> _Exercise instructions_: The records that follow are to be repeated exactly, with the pictures removed.

> _Entries shown_:

▼

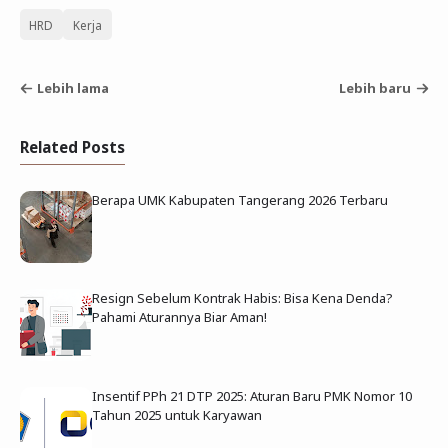
HRD
Kerja
Lebih lama
Lebih baru
Related Posts
Berapa UMK Kabupaten Tangerang 2026 Terbaru
Resign Sebelum Kontrak Habis: Bisa Kena Denda?
Pahami Aturannya Biar Aman!
Insentif PPh 21 DTP 2025: Aturan Baru PMK Nomor 10
Tahun 2025 untuk Karyawan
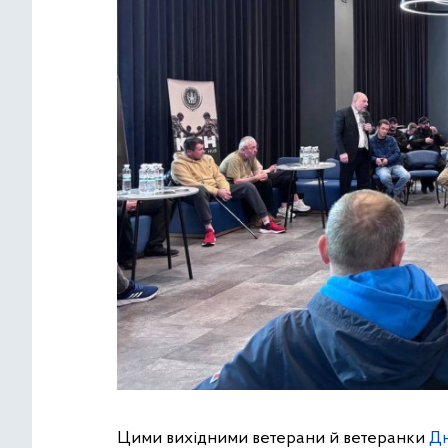
Цими вихідними ветерани й ветеранки
Дн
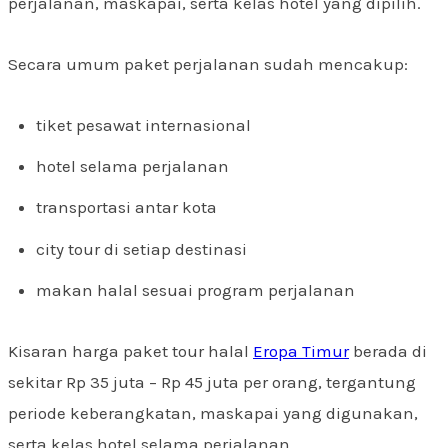
perjalanan, maskapai, serta kelas hotel yang dipilih.
Secara umum paket perjalanan sudah mencakup:
tiket pesawat internasional
hotel selama perjalanan
transportasi antar kota
city tour di setiap destinasi
makan halal sesuai program perjalanan
Kisaran harga paket tour halal
Eropa Timur
berada di
sekitar Rp 35 juta – Rp 45 juta per orang, tergantung
periode keberangkatan, maskapai yang digunakan,
serta kelas hotel selama perjalanan.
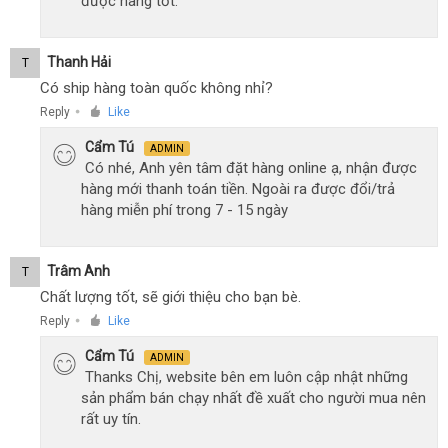
được hàng tốt.
Thanh Hải
T
Có ship hàng toàn quốc không nhỉ?
Reply
Like
●
Cẩm Tú
ADMIN
Có nhé, Anh yên tâm đặt hàng online ạ, nhận được
hàng mới thanh toán tiền. Ngoài ra được đổi/trả
hàng miễn phí trong 7 - 15 ngày
Trâm Anh
T
Chất lượng tốt, sẽ giới thiệu cho bạn bè.
Reply
Like
●
Cẩm Tú
ADMIN
Thanks Chị, website bên em luôn cập nhật những
sản phẩm bán chạy nhất đề xuất cho người mua nên
rất uy tín.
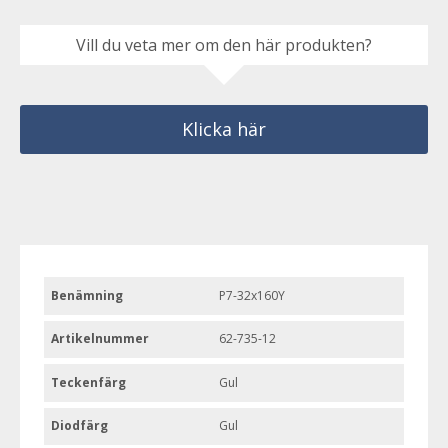
Vill du veta mer om den här produkten?
Klicka här
Benämning
P7-32x160Y
Artikelnummer
62-735-12
Teckenfärg
Gul
Diodfärg
Gul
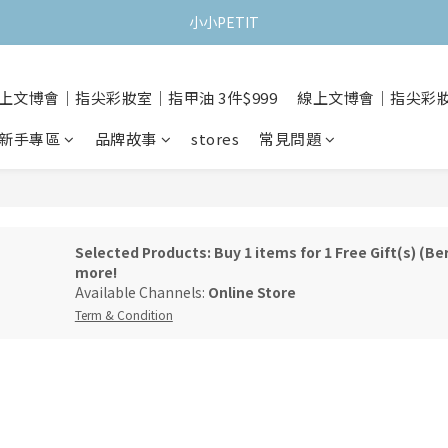
小小PETIT
上文博會｜指尖彩妝室｜指甲油 3件$999
線上文博會｜指尖彩妝室
新手專區
品牌故事
stores
常見問題
Selected Products: Buy 1 items for 1 Free Gift(s) 
more!
Available Channels:
Online Store
Term & Condition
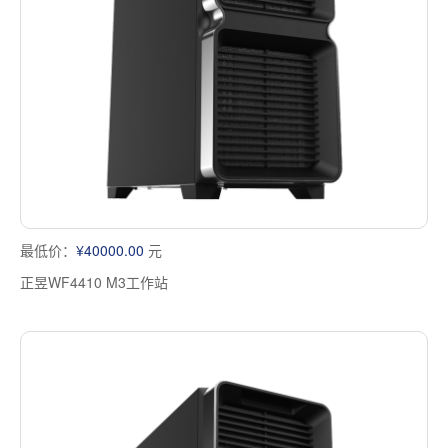
多屏工作站
高频应用服务器
定制化分类
塔式静音通用工作站
存储服务器
云游戏服务器
边缘计算服务器
最低价：
¥40000.00
元
正昱WF4410 M3工作站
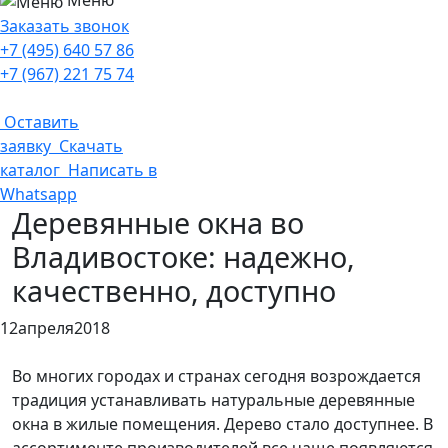
Меню
Заказать звонок
+7 (495) 640 57 86
+7 (967) 221 75 74
Оставить
заявку
Скачать
каталог
Написать в
Whatsapp
Деревянные окна во
Владивостоке: надежно,
качественно, доступно
12
апреля
2018
Во многих городах и странах сегодня возрождается
традиция устанавливать натуральные деревянные
окна в жилые помещения. Дерево стало доступнее. В
ассортименте производителей все чаще появляются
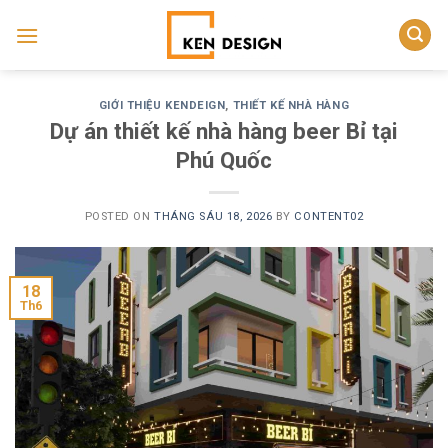
Skip
to
content
GIỚI THIỆU KENDEIGN
,
THIẾT KẾ NHÀ HÀNG
Dự án thiết kế nhà hàng beer Bỉ tại
Phú Quốc
POSTED ON
THÁNG SÁU 18, 2026
BY
CONTENT02
18
Th6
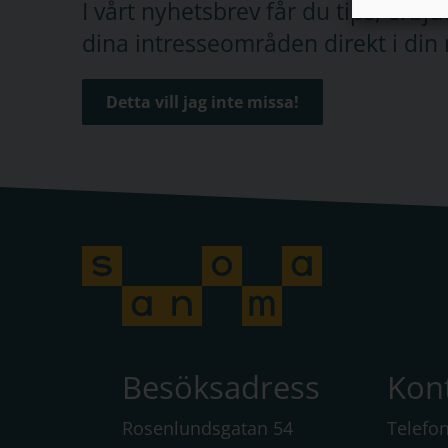
I vårt nyhetsbrev får du tips, erb
dina intresseområden direkt i din 
Detta vill jag inte missa!
Besöksadress
Kon
Rosenlundsgatan 54
Telefo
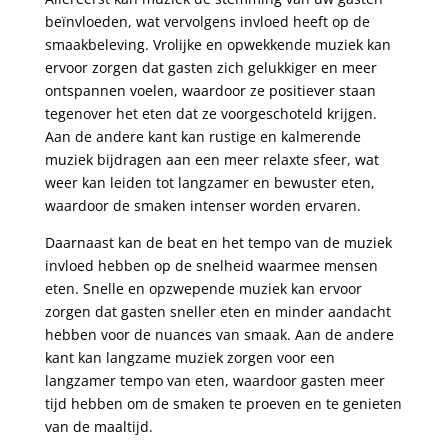
beïnvloeden, wat vervolgens invloed heeft op de
smaakbeleving. Vrolijke en opwekkende muziek kan
ervoor zorgen dat gasten zich gelukkiger en meer
ontspannen voelen, waardoor ze positiever staan
tegenover het eten dat ze voorgeschoteld krijgen.
Aan de andere kant kan rustige en kalmerende
muziek bijdragen aan een meer relaxte sfeer, wat
weer kan leiden tot langzamer en bewuster eten,
waardoor de smaken intenser worden ervaren.
Daarnaast kan de beat en het tempo van de muziek
invloed hebben op de snelheid waarmee mensen
eten. Snelle en opzwepende muziek kan ervoor
zorgen dat gasten sneller eten en minder aandacht
hebben voor de nuances van smaak. Aan de andere
kant kan langzame muziek zorgen voor een
langzamer tempo van eten, waardoor gasten meer
tijd hebben om de smaken te proeven en te genieten
van de maaltijd.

▲

> _Response to this exercise_:
HRD
Kerja
Lebih lama
Lebih baru
Related Posts
Berapa UMK Kabupaten Tangerang 2026 Terbaru
Resign Sebelum Kontrak Habis: Bisa Kena Denda?
Pahami Aturannya Biar Aman!
Insentif PPh 21 DTP 2025: Aturan Baru PMK Nomor 10
Tahun 2025 untuk Karyawan
Цими вихідними ветерани й ветеранки
Дн
perjalanan, maskapai, serta kelas hotel yang dipilih.
Secara umum paket perjalanan sudah mencakup:
tiket pesawat internasional
hotel selama perjalanan
transportasi antar kota
city tour di setiap destinasi
makan halal sesuai program perjalanan
Kisaran harga paket tour halal
Eropa Timur
berada di
sekitar Rp 35 juta – Rp 45 juta per orang, tergantung
periode keberangkatan, maskapai yang digunakan,
serta kelas hotel selama perjalanan.
được hàng tốt.
Thanh Hải
T
Có ship hàng toàn quốc không nhỉ?
Reply
Like
●
Cẩm Tú
ADMIN
Có nhé, Anh yên tâm đặt hàng online ạ, nhận được
hàng mới thanh toán tiền. Ngoài ra được đổi/trả
hàng miễn phí trong 7 - 15 ngày
Trâm Anh
T
Chất lượng tốt, sẽ giới thiệu cho bạn bè.
Reply
Like
●
Cẩm Tú
ADMIN
Thanks Chị, website bên em luôn cập nhật những
sản phẩm bán chạy nhất đề xuất cho người mua nên
rất uy tín.
Vill du veta mer om den här produkten?
Klicka här
Benämning
P7-32x160Y
Artikelnummer
62-735-12
Teckenfärg
Gul
Diodfärg
Gul
小小PETIT
上文博會｜指尖彩妝室｜指甲油 3件$999
線上文博會｜指尖彩妝室
新手專區
品牌故事
stores
常見問題
Selected Products: Buy 1 items for 1 Free Gift(s) 
more!
Available Channels:
Online Store
Term & Condition
多屏工作站
高频应用服务器
定制化分类
塔式静音通用工作站
存储服务器
云游戏服务器
边缘计算服务器
最低价：
¥40000.00
元
正昱WF4410 M3工作站
Меню
Заказать звонок
+7 (495) 640 57 86
+7 (967) 221 75 74
Оставить
заявку
Скачать
каталог
Написать в
Whatsapp
Деревянные окна во
Владивостоке: надежно,
качественно, доступно
12
апреля
2018
Во многих городах и странах сегодня возрождается
традиция устанавливать натуральные деревянные
окна в жилые помещения. Дерево стало доступнее. В
ассортименте производителей все чаще появляются
Skip
to
content
GIỚI THIỆU KENDEIGN
,
THIẾT KẾ NHÀ HÀNG
Dự án thiết kế nhà hàng beer Bỉ tại
Phú Quốc
POSTED ON
THÁNG SÁU 18, 2026
BY
CONTENT02
18
Th6
I vårt nyhetsbrev får du tips, erb
dina intresseområden direkt i din 
Detta vill jag inte missa!
Besöksadress
Kon
Rosenlundsgatan 54
Telefo
beïnvloeden, wat vervolgens invloed heeft op de
smaakbeleving. Vrolijke en opwekkende muziek kan
ervoor zorgen dat gasten zich gelukkiger en meer
ontspannen voelen, waardoor ze positiever staan
tegenover het eten dat ze voorgeschoteld krijgen.
Aan de andere kant kan rustige en kalmerende
muziek bijdragen aan een meer relaxte sfeer, wat
weer kan leiden tot langzamer en bewuster eten,
waardoor de smaken intenser worden ervaren.
Daarnaast kan de beat en het tempo van de muziek
invloed hebben op de snelheid waarmee mensen
eten. Snelle en opzwepende muziek kan ervoor
zorgen dat gasten sneller eten en minder aandacht
hebben voor de nuances van smaak. Aan de andere
kant kan langzame muziek zorgen voor een
langzamer tempo van eten, waardoor gasten meer
tijd hebben om de smaken te proeven en te genieten
van de maaltijd.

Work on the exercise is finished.